Later in the afternoon, Chicago Ridge police executed a search warrant at the store, recovering the white garbage bag filled with bloody clothing, including the Blackhawks jacket, the prosecutor said. Qouqazeh was taken into custody.

While at the Chicago Ridge police station, Qouqazeh allegedly told detectives he was afraid of his father because he was using dark magic, poisoning him, and causing him to hear voices. He had been barricading himself in the store and checking on his father at night for his mother, the prosecutor said.

On the night of the attack, police said Qouqazeh went to his father’s apartment, and believed he was acting in threatening ways. According to police, Qouqazeh said his father was banging plates, whispering harmful messages and running water in a way that formed words, when his father reached toward a poker in the couch.

Believing his father was about to stab him, the prosecutor said Qouqazeh put his father in a headlock, and his bit his son. Qouqazeh is accused of sitting on his father’s stomach and hitting him repeatedly in the forehead.

After the struggle, Qouqazeh stated he changed out of his bloody clothes, put some items in a bag, and exited the apartment, leaving his Blackhawks jacket, before returning to the store to shower, the prosecutor said.

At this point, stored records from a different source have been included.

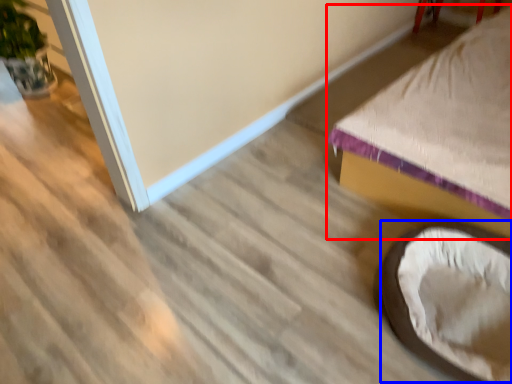 Question: Which object appears farthest to the camera in this image, furniture (highlighted by a red box) or bean bag chair (highlighted by a blue box)?

Choices:
 (A) furniture
 (B) bean bag chair

Answer: (B) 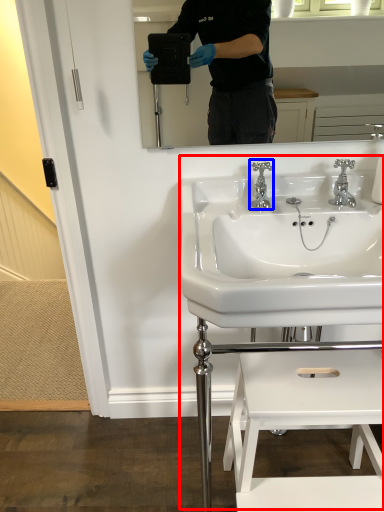 Question: Which object is closer to the camera taking this photo, sink (highlighted by a red box) or tap (highlighted by a blue box)?

Choices:
 (A) sink
 (B) tap

Answer: (A)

Throughout the interview, police said that Qouqazeh repeated that he believed he was in danger and that voices and visions had been affecting him for months. Qouqazeh is also alleged to have identified the bloody clothes in the garbage bag as being his.

His sister reported to police that her brother’s mental health condition had been deteriorating since October. When he moved out of their father’s apartment, her brother told her that he believed both of their lives were in danger, the prosecutor said.

Qouqazeh’s attorney, Steve Greenberg, said he wasn’t going to argue for pretrial release since the allegation was a detainable offense. He asked that Qouqazeh be placed in Cermak Hospital.

The judge agreed to sign the order and said he hoped Qouqazeh would get the help he needs. Except for traffic offenses, Qouqazeh has no prior criminal background.

Qouqazeh is due back in court Jan. 8 at the Bridgeview Courthouse.